Backfield is live with five
By Baxter Holmes
Globe Correspondent / August 13, 2008
FOXBOROUGH - NFL coaches are repairmen on the sidelines. They'll examine the situation, choose a play, and decide which players fit.
And in their 53-player toolbox, most coaches keep a featured piece of equipment at running back, such as a hammer that pounds into the defense or the screwdriver that is shifty all over the field.
The Patriots don't have such a hammer (Fred Taylor or Jamal Lewis) or screwdriver (LaDainian Tomlinson or Brian Westbrook), but rather five Swiss Army knives who can block, catch, run, and play special teams.
"That's our strength, the versatility," said Sammy Morris, an eight-year NFL veteran and second-year Patriot.
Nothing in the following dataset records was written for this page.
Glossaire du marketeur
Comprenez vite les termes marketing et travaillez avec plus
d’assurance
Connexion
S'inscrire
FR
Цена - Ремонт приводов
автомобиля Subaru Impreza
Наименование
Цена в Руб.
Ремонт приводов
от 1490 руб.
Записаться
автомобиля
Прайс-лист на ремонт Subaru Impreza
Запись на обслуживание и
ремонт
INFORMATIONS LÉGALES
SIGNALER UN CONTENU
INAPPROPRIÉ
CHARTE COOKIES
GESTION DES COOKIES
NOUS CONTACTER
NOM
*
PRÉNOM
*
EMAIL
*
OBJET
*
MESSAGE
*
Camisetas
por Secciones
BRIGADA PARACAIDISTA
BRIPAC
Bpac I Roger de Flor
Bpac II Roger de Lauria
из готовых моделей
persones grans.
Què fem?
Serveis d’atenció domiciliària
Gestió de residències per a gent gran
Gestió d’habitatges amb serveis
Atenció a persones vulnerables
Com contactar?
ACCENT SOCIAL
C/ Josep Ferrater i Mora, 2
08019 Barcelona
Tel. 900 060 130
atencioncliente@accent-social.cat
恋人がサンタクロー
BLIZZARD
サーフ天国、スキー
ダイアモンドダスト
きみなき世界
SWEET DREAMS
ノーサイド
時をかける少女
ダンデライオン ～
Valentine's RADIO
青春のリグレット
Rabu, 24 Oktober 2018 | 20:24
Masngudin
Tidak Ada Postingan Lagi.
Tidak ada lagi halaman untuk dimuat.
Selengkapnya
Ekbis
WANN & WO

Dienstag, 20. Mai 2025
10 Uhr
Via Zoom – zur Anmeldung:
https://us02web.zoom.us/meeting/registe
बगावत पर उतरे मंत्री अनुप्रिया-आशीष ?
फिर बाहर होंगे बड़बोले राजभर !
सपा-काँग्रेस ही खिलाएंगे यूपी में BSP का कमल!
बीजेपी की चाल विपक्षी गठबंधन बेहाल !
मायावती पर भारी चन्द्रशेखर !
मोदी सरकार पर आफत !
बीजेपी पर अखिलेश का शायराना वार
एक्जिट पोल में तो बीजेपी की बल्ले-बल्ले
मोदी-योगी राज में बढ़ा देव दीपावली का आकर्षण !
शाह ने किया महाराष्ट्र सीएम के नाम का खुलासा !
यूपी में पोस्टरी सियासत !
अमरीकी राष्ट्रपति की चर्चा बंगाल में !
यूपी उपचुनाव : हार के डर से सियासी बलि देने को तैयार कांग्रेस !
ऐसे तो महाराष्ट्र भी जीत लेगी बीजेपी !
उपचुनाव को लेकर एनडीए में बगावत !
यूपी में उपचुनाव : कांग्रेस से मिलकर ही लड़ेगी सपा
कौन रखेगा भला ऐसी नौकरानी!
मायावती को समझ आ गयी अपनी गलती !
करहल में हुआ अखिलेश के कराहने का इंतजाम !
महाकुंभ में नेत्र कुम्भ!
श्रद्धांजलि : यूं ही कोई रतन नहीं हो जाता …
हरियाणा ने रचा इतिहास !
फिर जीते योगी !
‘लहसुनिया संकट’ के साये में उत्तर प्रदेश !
It would seem the five-headed backfield of Morris, newly acquired LaMont Jordan, Heath Evans, Laurence Maroney, and Kevin Faulk makes the team better, because coach Bill Belichick said yesterday he wouldn't rule out going with five running backs on the season-opening roster.
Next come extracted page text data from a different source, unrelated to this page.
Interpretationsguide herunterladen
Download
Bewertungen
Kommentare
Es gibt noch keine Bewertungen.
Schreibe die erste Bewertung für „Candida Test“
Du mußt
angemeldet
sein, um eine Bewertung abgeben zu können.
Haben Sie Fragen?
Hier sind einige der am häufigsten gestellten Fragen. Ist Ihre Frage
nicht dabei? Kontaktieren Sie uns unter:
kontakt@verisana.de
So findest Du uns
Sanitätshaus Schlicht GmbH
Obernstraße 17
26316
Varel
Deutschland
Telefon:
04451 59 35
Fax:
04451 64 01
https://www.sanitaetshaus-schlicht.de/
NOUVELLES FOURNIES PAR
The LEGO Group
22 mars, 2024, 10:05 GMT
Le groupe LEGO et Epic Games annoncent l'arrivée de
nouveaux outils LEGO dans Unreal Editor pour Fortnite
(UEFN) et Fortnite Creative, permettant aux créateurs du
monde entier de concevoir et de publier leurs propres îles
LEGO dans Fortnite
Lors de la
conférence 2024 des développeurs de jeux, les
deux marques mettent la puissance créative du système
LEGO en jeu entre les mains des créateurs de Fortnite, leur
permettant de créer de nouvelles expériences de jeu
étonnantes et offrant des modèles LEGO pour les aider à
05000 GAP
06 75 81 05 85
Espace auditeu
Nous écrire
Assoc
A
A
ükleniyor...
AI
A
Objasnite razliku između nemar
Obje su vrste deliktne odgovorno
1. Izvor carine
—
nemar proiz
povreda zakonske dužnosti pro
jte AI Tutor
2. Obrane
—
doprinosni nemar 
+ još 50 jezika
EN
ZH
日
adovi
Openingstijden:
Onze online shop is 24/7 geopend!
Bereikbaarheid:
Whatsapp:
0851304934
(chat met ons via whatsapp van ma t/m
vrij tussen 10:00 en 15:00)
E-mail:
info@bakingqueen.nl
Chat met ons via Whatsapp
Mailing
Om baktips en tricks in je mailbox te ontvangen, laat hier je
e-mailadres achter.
"We will keep the best football players, the ones that help our football team the most, whoever they are," Belichick said. "If we would keep four quarterbacks, I would think we could keep five running backs."
Belichick had four quarterbacks on the roster in 2000: Michael Bishop, John Friesz, Drew Bledsoe, and a rookie out of Michigan named Tom Brady.
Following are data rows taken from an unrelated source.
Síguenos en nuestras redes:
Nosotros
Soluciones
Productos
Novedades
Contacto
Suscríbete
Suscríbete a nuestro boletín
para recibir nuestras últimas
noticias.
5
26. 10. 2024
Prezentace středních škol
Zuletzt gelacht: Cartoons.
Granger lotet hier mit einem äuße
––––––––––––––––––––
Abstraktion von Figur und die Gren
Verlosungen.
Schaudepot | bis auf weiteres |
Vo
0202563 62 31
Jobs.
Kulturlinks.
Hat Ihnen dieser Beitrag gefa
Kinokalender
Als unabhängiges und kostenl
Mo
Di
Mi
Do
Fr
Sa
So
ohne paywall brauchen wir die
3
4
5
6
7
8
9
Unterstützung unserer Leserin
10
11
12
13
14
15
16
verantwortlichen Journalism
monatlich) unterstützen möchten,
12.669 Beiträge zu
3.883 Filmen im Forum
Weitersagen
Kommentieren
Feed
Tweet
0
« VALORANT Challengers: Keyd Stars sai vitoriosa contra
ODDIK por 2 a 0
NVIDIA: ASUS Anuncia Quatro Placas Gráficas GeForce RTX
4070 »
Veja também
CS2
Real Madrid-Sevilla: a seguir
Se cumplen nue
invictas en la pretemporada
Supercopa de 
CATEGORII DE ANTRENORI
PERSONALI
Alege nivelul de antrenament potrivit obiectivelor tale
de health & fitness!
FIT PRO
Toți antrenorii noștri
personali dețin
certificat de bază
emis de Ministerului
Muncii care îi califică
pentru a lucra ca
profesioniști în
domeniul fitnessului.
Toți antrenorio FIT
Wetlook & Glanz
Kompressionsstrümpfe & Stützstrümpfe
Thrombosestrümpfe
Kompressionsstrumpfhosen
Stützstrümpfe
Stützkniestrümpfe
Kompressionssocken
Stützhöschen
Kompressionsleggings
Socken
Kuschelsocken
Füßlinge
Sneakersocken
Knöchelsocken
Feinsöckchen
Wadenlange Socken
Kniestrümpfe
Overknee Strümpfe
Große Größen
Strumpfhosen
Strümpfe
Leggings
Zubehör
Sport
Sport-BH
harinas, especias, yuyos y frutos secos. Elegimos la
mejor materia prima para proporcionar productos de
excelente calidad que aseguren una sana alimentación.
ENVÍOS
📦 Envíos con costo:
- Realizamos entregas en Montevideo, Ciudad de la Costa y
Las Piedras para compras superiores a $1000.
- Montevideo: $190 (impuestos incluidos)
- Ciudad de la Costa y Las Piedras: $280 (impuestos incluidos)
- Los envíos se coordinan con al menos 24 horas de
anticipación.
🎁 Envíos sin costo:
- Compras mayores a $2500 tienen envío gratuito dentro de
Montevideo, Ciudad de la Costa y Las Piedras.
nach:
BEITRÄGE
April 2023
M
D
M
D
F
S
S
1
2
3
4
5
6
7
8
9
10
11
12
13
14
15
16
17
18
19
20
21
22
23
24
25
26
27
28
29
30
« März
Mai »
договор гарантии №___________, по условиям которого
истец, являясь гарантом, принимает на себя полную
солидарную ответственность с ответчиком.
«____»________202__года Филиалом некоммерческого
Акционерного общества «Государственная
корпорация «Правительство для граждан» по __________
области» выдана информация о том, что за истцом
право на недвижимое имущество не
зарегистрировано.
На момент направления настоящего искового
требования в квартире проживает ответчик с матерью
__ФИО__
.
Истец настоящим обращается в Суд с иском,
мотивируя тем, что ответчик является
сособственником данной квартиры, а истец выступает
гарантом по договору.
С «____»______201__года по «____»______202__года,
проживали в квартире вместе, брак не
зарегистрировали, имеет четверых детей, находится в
One reason the Patriots would keep the five backs is because the blend of various skill sets and running styles has worked.
"They have all been effective for us in the past, or given the opportunity LaMont has had in his time here, he has shown to be effective," Belichick said. "Heath, Laurence, Sammy, Kevin, and LaMont have all been productive with the ball in their hands. Either running it or catching it and in some cases returning it."